There is a specific sound. A mouth click. A wet little lip-smack between words. A sharp inhale before a sentence.

You probably don’t hear them. I hear nothing else.

Misophonia means certain sounds don’t annoy me — they hijack me. So I did what any sysadmin does with a problem that won’t leave: I decided to make it someone else’s job. Specifically, a script’s. The pitch was simple. Detect the trigger sounds in any audio or video, scrub them out before playback, hand me back a clean track.

The pitch was simple. The first version was a disaster.

The naive approach

My first instinct was the dumbest possible one, which is usually where I start.

Triggers feel violent, so I assumed they were loud. Threshold the loudness, mute anything that spikes, done by lunch.

# v1: the volume-gate theory of everything
import numpy as np

def scrub_naive(samples, sr, thresh_db=-18.0):
    frame = int(0.02 * sr)               # 20ms frames
    out = samples.copy()
    for i in range(0, len(samples) - frame, frame):
        chunk = samples[i:i+frame]
        rms = np.sqrt(np.mean(chunk**2)) + 1e-9
        db = 20 * np.log10(rms)
        if db > thresh_db:               # "too loud" -> kill it
            out[i:i+frame] = 0.0
    return out

I ran it on a podcast. It muted the consonants. It muted laughter. It muted entire emphasized words. And the lip-smacks? Sailed right through, untouched, smug.
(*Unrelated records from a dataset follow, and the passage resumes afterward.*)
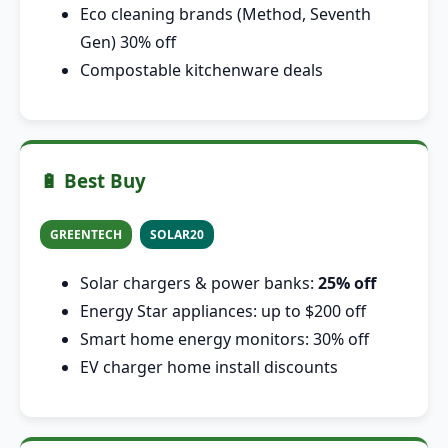
Eco cleaning brands (Method, Seventh
Gen) 30% off
Compostable kitchenware deals
🔋 Best Buy
GREENTECH
SOLAR20
Solar chargers & power banks:
25% off
Energy Star appliances: up to $200 off
Smart home energy monitors: 30% off
EV charger home install discounts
Because the triggers were never loud. A lip-smack sits below normal speech in raw energy. I’d built a machine that deleted the wrong things at the wrong volume for the wrong reason.

The aha

I pulled the waveforms apart and actually looked at them. That’s when it clicked.
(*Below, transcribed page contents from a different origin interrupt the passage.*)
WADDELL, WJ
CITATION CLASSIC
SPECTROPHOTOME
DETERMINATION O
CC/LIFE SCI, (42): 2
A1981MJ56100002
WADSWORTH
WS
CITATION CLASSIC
A vowel is periodic and narrowband — energy stacked in tidy harmonic bands, sustained over time. A mouth click is the opposite animal: short, broadband, transient. A flat smear of energy across the whole spectrum, gone in 30 milliseconds.

   AMPLITUDE-OVER-TIME  (loudness lies)        SPECTRUM  (signature tells the truth)

   speech  ┌─────────────┐   click ┌─┐         speech ▁▃█▇▅▂   (harmonic, banded)
           │ /\  /\  /\   │        │█│         click  ▅▅▆▅▆▅   (flat, broadband)
   ────────┘/  \/  \/  \  └──┐ ────┘ └──        breath ▂▂▃▂▂▃   (broadband, low, hissy)
            loud + sustained    quiet + 30ms
                  ^ v1 chased THIS, the wrong axis

The trigger wasn’t a level. It was a shape. A fingerprint smeared across frequency and time. And “find this fingerprint in a stream” is not a thresholding problem.

It’s a classification problem. I’d been trying to solve a recognition task with a ruler.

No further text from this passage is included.